Catalytic Active Sites for H2 Production from Bio-alcohols over Transition Metal Oxide Nanoparticles

摘要

Nowadays, over 90% H2 is still produced from steam reforming process. This process requires high temperature operation. To reduce the hydrogen product cost, lowering the reforming operation temperature is a key issue. Different processes have been used to produce hydrogen from ethanol, including partial oxidation, oxidative steam reforming and steam reforming. Steam reforming of ethanol (SRE) is famous for its high efficiency among these processes. Oxides, nickel-based, cobalt-based and noble-metal-based catalysts have been studied for steam reforming of ethanol. Nickel- based catalysts have been more extensively studied because of their high activity and low cost. It was found that Pt supported catalysts showed high selectivity to H2 since Pt is noble metal. In the aqueous reforming of ethylene glycol, the rate of reforming decreased in the order of Pt, Ni > Ru > Rh, Pd > Ir, while hydrogen selectivity showed the following trend Pd > Pt > Ni > Ru > Rh. Overall, Pt was identified as the most promising catalyst and thus it was selected as the active metal in this study. Transition metal oxide has been widely chosen for various catalytic process because the different oxidation states available in these oxides make them possible to control the selectivity in oxidation and the strong metal-support interaction (SMSI) could change the chemisorption properties of the catalysts.

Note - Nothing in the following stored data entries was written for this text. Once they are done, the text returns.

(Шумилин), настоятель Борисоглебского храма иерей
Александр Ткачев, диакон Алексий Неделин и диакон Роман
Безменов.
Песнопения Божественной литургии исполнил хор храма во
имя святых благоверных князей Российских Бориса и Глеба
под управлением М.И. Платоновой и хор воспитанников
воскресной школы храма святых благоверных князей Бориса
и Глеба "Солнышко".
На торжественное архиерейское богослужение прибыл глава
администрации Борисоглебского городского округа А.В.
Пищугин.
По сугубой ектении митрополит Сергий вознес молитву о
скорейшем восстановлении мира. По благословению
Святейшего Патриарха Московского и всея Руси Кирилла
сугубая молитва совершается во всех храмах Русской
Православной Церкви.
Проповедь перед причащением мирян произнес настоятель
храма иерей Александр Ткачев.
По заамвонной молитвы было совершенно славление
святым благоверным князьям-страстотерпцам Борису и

Shabaker et al. investigated aqueous-phase reforming of 10 wt% ethylene glycol at temperatures of 483 and 498K over Pt-black and Pt supported catalysts, and found the rate of H2 production decreased in the order of TiO2 > Al2O3, carbon, Pt-black > SiO2-Al2O3, ZrO2 > CeO2, ZnO, SiO2. CeO2 is a good catalyst support for water gas shift, and it is also a good promoter to improve the dispersion of active metal and promote the interaction between the support and the promoter. When Pt was supported on ceria, the highest ethanol conversions (+90%) and hydrogen selectivity (30%) were achieved. The addition of small amount of alkali has long been known to the significant effect (beneficial of otherwise) on the activity and the selectivity and of heterogeneous catalysts, changes in temperature range of operation or their lifetime improvements [1-2].